## Extracted page text data
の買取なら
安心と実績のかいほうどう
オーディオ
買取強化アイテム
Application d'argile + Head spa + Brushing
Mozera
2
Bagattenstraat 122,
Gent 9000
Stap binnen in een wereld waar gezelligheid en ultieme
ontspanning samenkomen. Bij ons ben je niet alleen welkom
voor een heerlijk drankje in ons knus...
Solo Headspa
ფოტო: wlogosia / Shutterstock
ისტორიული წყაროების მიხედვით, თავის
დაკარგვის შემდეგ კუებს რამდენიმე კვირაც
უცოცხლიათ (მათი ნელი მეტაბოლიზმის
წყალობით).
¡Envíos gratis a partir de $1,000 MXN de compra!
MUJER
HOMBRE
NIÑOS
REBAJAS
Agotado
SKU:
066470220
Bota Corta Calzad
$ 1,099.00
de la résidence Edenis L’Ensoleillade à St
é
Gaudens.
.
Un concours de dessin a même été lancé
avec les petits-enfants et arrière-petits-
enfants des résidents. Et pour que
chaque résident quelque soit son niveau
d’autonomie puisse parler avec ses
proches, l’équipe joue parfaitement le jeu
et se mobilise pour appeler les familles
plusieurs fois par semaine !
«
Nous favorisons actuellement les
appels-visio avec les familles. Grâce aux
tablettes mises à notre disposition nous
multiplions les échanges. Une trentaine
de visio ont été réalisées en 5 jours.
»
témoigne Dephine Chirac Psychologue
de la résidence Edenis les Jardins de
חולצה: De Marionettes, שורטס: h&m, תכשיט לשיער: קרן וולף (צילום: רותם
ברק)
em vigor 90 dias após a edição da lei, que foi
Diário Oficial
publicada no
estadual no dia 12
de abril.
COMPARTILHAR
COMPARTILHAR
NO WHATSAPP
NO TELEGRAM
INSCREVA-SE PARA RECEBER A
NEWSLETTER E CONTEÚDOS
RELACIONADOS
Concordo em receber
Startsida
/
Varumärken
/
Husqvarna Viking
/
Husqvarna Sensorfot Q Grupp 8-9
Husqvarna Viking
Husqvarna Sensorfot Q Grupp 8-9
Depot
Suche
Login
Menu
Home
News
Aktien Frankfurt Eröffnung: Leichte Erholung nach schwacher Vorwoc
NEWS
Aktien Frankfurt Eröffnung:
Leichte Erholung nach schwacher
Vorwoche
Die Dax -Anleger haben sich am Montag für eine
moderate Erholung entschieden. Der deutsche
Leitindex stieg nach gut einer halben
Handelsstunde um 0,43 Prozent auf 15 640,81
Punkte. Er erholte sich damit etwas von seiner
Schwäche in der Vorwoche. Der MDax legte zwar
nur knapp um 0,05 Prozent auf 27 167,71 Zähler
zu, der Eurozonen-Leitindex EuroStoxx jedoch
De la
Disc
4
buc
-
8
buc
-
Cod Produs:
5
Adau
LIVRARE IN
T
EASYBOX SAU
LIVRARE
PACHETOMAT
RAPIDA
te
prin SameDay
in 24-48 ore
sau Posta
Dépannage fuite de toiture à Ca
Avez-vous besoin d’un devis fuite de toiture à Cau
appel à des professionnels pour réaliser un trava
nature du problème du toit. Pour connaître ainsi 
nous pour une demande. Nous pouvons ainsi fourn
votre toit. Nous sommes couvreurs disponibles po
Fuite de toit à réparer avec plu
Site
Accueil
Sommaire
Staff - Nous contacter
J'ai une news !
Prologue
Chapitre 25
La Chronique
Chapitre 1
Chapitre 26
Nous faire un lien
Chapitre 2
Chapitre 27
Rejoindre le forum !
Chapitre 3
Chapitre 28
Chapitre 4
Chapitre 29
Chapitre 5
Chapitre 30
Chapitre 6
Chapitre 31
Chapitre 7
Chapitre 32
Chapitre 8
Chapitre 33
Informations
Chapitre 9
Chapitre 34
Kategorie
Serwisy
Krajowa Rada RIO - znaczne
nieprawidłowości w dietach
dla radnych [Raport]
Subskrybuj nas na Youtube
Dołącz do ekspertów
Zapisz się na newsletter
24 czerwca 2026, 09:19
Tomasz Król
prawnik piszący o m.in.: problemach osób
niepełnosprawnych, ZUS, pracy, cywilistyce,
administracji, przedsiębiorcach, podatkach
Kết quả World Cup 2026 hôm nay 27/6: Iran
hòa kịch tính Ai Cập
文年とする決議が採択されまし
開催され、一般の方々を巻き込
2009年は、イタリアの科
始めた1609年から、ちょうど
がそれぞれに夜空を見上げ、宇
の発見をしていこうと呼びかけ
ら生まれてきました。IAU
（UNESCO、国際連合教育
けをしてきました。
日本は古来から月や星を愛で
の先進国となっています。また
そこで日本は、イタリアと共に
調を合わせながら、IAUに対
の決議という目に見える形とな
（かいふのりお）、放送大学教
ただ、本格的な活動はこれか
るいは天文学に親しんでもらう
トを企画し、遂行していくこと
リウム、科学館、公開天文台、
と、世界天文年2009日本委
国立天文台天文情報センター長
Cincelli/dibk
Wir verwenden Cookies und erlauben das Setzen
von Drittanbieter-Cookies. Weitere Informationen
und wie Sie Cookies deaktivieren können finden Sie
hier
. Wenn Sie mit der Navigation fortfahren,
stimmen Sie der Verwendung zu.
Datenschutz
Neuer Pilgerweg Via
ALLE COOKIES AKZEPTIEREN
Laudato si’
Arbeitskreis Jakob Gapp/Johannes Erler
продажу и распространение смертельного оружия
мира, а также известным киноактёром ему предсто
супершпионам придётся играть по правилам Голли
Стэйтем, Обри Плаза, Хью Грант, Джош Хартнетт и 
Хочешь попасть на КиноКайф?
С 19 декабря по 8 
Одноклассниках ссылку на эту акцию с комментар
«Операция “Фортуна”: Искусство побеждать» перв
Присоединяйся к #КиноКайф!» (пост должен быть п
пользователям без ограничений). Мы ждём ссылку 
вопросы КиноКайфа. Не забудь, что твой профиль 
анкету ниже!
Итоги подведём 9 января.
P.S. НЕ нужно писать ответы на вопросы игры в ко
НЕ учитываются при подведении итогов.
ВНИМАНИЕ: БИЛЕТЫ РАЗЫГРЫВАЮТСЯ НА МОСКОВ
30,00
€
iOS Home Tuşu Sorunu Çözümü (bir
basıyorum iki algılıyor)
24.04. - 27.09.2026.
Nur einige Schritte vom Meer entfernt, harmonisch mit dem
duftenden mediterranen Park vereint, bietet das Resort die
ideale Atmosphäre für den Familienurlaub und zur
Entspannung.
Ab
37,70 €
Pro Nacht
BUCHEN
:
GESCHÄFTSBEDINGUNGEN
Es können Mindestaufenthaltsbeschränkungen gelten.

## WORK REQUIRED
Above are the records. Print exactly, and only, the lines from the line with "Datenschutz" to the line with "Одноклассниках ссылку на", both inclusive.

## EXPECTED ANSWER
Datenschutz
Neuer Pilgerweg Via
ALLE COOKIES AKZEPTIEREN
Laudato si’
Arbeitskreis Jakob Gapp/Johannes Erler
продажу и распространение смертельного оружия
мира, а также известным киноактёром ему предсто
супершпионам придётся играть по правилам Голли
Стэйтем, Обри Плаза, Хью Грант, Джош Хартнетт и 
Хочешь попасть на КиноКайф?
С 19 декабря по 8 
Одноклассниках ссылку на эту акцию с комментар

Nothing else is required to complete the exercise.